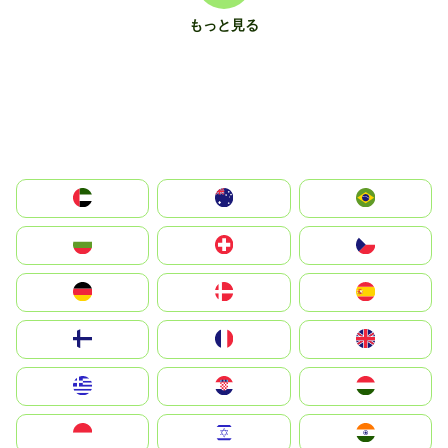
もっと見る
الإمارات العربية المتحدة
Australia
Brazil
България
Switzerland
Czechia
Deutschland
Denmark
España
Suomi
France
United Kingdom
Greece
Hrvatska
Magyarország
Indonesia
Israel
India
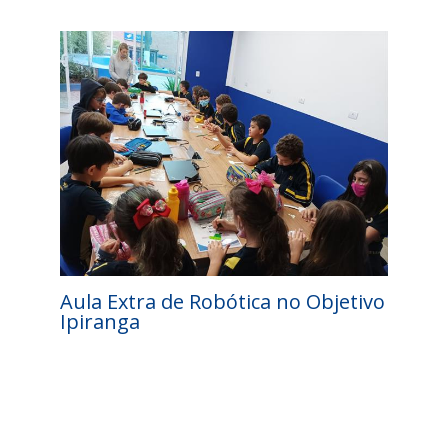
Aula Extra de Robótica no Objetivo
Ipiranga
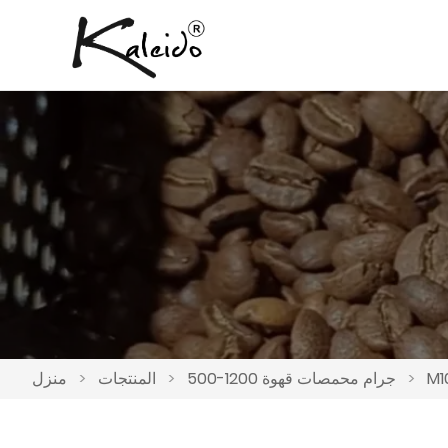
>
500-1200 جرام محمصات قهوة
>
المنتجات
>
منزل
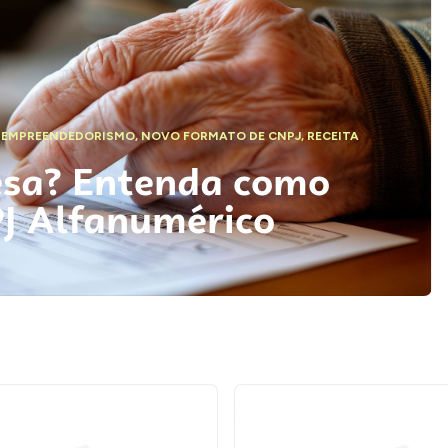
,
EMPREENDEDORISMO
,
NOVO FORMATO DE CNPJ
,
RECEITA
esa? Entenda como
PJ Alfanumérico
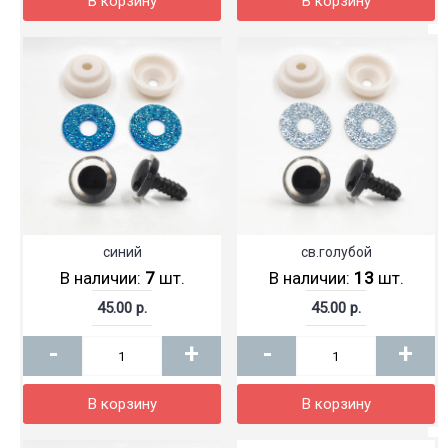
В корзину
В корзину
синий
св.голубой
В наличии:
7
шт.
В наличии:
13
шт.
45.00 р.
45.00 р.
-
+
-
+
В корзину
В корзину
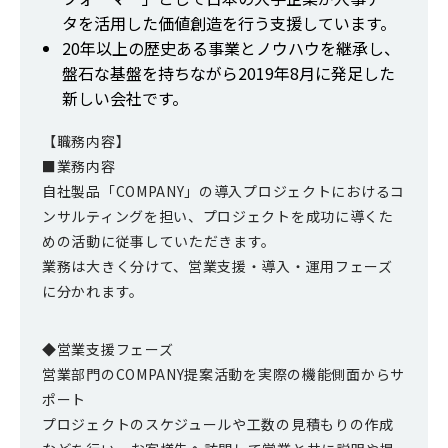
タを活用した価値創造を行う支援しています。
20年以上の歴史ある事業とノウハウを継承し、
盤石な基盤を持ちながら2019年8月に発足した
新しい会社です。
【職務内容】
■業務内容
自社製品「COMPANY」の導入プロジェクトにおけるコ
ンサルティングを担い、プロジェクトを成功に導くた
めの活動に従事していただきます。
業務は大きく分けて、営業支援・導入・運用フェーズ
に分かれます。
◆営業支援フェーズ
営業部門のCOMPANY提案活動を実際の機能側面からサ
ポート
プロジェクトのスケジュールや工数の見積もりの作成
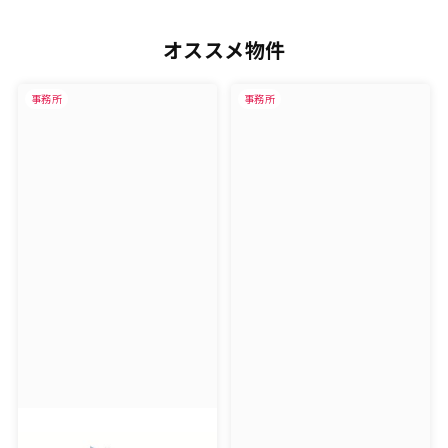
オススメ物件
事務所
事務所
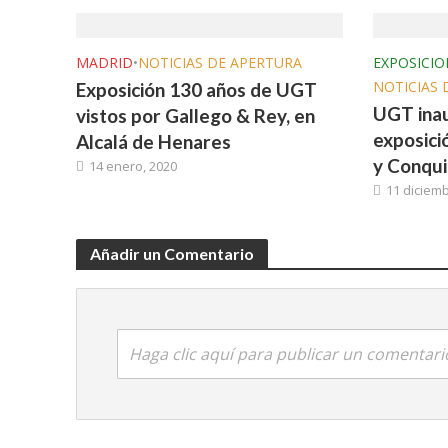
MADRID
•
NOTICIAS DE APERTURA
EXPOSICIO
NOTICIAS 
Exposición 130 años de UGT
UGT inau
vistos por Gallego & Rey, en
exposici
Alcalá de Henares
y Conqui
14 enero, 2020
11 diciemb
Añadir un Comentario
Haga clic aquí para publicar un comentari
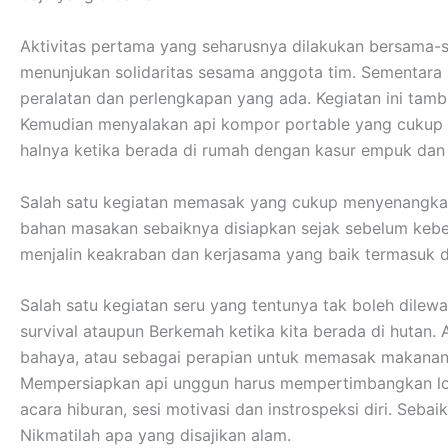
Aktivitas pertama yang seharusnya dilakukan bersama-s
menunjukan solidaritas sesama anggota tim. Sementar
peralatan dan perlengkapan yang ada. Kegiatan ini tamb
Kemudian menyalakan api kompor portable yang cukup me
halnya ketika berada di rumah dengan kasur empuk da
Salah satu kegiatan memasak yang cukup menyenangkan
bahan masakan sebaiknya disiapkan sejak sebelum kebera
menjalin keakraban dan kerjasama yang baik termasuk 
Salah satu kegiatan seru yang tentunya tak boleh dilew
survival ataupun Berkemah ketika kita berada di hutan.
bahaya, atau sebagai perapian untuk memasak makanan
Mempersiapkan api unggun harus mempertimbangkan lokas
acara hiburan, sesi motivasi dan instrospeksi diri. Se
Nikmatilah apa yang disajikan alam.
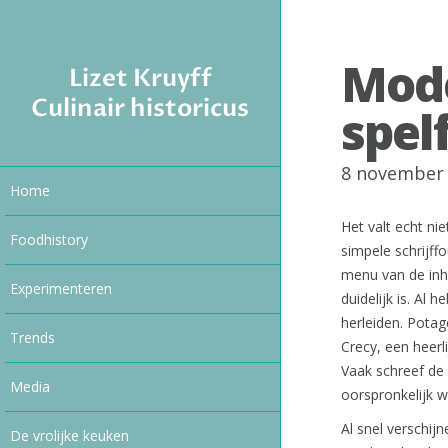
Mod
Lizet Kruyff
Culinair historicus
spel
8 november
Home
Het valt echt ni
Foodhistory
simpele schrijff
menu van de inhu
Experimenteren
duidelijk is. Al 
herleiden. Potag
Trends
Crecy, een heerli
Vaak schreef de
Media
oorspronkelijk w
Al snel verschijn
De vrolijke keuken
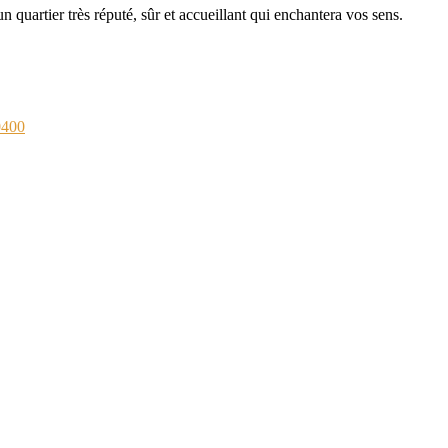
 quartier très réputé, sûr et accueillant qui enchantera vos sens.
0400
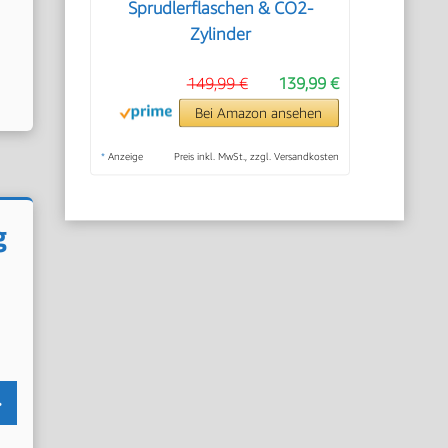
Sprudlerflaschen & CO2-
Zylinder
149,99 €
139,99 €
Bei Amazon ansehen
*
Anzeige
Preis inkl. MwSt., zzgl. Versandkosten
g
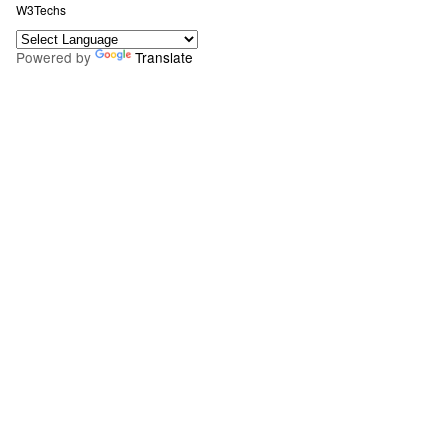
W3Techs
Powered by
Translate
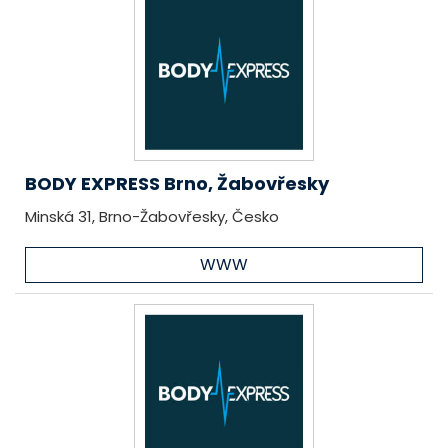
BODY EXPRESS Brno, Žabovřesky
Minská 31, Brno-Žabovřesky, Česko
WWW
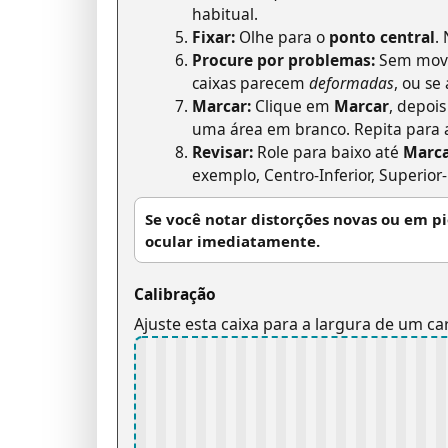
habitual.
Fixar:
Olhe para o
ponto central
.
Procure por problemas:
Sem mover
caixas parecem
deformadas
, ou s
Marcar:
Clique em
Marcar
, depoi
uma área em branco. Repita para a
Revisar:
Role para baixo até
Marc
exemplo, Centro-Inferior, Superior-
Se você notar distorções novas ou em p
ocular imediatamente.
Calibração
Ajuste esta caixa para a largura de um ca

==

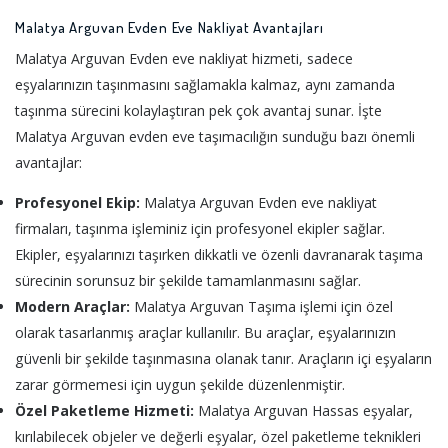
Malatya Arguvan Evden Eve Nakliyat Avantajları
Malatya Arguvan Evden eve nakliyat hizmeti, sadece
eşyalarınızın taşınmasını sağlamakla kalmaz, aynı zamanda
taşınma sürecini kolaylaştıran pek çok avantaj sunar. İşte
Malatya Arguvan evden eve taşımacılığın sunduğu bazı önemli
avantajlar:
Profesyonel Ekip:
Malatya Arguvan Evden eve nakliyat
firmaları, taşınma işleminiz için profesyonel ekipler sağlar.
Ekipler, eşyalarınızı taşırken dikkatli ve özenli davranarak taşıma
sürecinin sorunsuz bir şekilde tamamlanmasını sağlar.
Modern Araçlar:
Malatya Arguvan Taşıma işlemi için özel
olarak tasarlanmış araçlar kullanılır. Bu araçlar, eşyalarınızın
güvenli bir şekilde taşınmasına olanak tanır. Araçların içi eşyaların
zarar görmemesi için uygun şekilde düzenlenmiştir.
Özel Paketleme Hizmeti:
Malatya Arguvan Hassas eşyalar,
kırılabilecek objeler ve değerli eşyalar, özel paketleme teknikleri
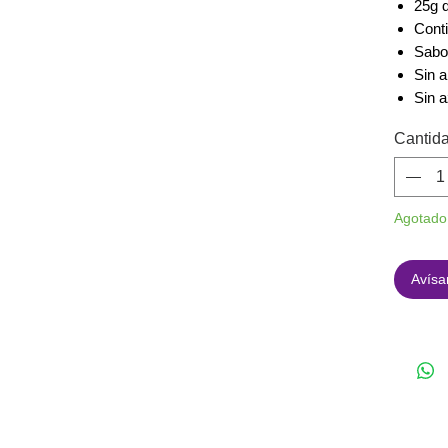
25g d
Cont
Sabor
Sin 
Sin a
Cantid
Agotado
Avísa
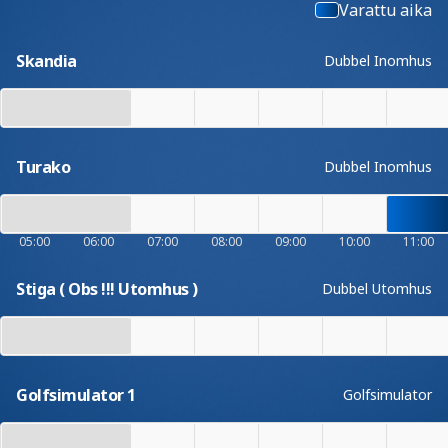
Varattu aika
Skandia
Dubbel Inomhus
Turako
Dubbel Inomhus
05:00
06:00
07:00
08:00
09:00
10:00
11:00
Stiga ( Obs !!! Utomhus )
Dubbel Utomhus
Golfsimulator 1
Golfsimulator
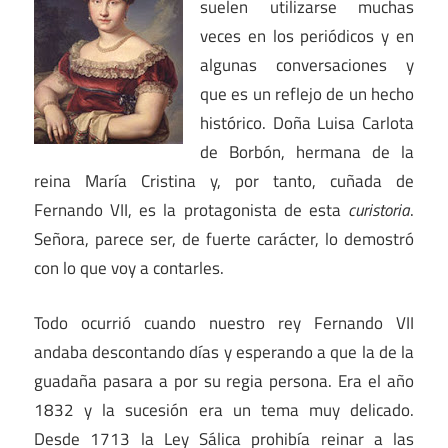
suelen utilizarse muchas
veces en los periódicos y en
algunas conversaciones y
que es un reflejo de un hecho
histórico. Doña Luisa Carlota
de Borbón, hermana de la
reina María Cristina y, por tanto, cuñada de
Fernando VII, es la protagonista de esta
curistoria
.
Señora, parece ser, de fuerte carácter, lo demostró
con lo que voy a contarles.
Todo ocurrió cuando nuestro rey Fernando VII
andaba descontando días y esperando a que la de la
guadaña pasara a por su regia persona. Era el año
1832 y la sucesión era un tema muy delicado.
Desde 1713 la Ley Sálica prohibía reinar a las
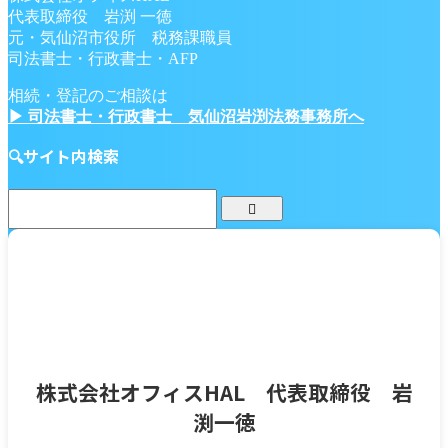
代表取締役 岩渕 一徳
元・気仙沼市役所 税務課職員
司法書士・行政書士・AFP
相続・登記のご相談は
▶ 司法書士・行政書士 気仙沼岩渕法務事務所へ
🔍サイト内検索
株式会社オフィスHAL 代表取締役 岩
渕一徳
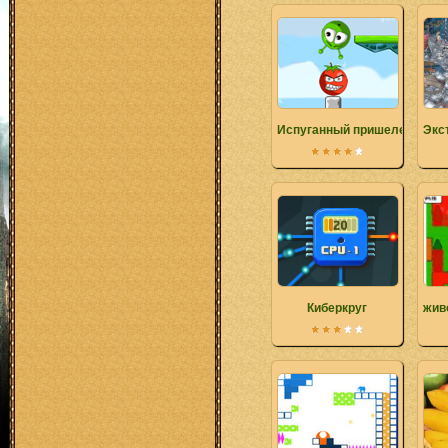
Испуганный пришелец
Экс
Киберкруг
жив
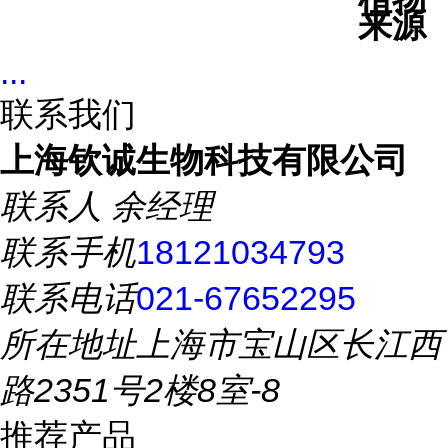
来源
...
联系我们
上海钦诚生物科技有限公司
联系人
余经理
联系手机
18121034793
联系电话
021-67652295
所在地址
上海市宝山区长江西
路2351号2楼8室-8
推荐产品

- **Task item**
Look above for the line containing "ocular imediatamente." and the line containing "Ajuste esta caixa para a largura de um ca". Transcribe both, with the lines between them, exactly.

- **Answer to the exercise**
ocular imediatamente.
Calibração
Ajuste esta caixa para a largura de um ca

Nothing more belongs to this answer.